It's All in Your Head
Thursday, February 13, 2014
We've all heard the phrase "it's all in your head." But new scientific research may be proving it has more truth in it than we ever imagined. The evidence points to a very real correlation between the mind and the body.
"More and more doctors—and patients—recognize that mental states and physical well-being are intimately connected," wrote Michael D. Lemonick in "How Your Mind Can Heal Your Body" (Time, Jan. 20, 2003). "An unhealthy body can lead to an unhealthy mind, and an illness of the mind can trigger or worsen diseases in the body. Fixing a problem in one place, moreover, can often help the other."
Depression is proving to be particularly destructive to physical health. "Depression jumps out as an independent risk factor for heart disease," reports Dwight Evans, a professor of psychiatry, medicine, and neuroscience at the University of Pennsylvania. "It may be as bad as cholesterol."
Heart disease isn't the only illness worsened by depression. Those who suffer from cancer, diabetes, epilepsy, and osteoporosis all appear to "run a higher risk of disability or premature death when they are clinically depressed."

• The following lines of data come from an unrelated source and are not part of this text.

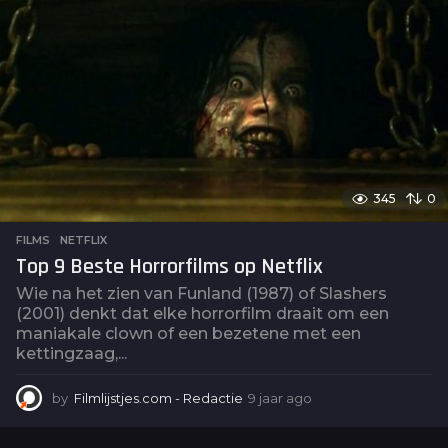
a
g
o
345
0
FILMS
,
NETFLIX
Top 9 Beste Horrorfilms op Netflix
Wie na het zien van Funland (1987) of Slashers
(2001) denkt dat elke horrorfilm draait om een
maniakale clown of een bezetene met een
kettingzaag,...
by
Filmlijstjes.com - Redactie
9 jaar ago
4
j
a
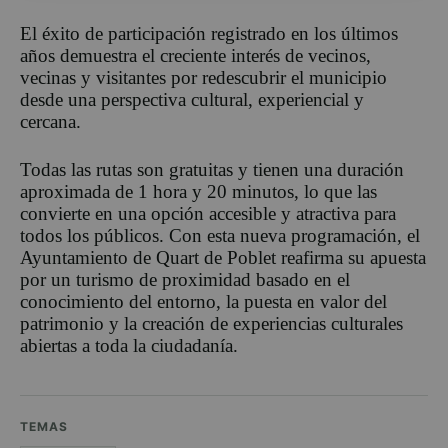
El éxito de participación registrado en los últimos
años demuestra el creciente interés de vecinos,
vecinas y visitantes por redescubrir el municipio
desde una perspectiva cultural, experiencial y
cercana.
Todas las rutas son gratuitas y tienen una duración
aproximada de 1 hora y 20 minutos, lo que las
convierte en una opción accesible y atractiva para
todos los públicos. Con esta nueva programación, el
Ayuntamiento de Quart de Poblet reafirma su apuesta
por un turismo de proximidad basado en el
conocimiento del entorno, la puesta en valor del
patrimonio y la creación de experiencias culturales
abiertas a toda la ciudadanía.
TEMAS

In fact, 10 percent of diabetic men and 20 percent of diabetic women also have depression—a rate double that of the general population. Depressed diabetic patients were far more likely to have complications, including heart disease, nerve damage, and blindness.
According to studies by Philip Gold and Giovanni Cizza at the National Institute of Mental Health, depressed premenopausal women exhibit a much higher rate of bone loss than those who aren't depressed. An estimated 350,000 women get osteoporosis each year because of depression, says Cizza. Various studies have tied depression to several other diseases, including cancer, Parkinson's disease, epilepsy, stroke, and Alzheimer's.
Just as depression can paralyze our outlook, so can negative emotions such as anger and fear. A fascinating Duke University study called "Anger Kills" examined the profile of physicians in medical school to determine their anger scale. (In this case, anger wasn't simply being upset at a particular incident—that can happen to anyone. Anger here meant a life orientation, the explosive personality that resents everything. Those physicians high in the anger scale had a greater incidence of heart disease 25 years later.)
Following the September 11, 2001, attacks on the World Trade Center, Jonathan Steinberg, chief of cardiology at New York's St. Luke's-Roosevelt Hospital Center, led a study on New YorkCity's heart patients (see "Our Bodies, Our Fears," Newsweek, Feb. 24, 2003). He found that they suffered twice the usual rate of life-threatening heart arrhythmias in the months following the attacks.
"Prolonged stress has physiological consequences," Steinberg observes. "These patients experienced potentially fatal events, even though many of them had trouble identifying themselves as unduly fearful."
"The psychological state of fear affects us biologically," said Los Angeles psychiatrist Carole Liberman. "People who are anxious drink and eat more. They have more accidents. They're more likely to get colds or suffer heart attacks."
"Stress," adds Afton Hassett, an expert in psychosomatic illness, "almost always comes out in a bodily symptom."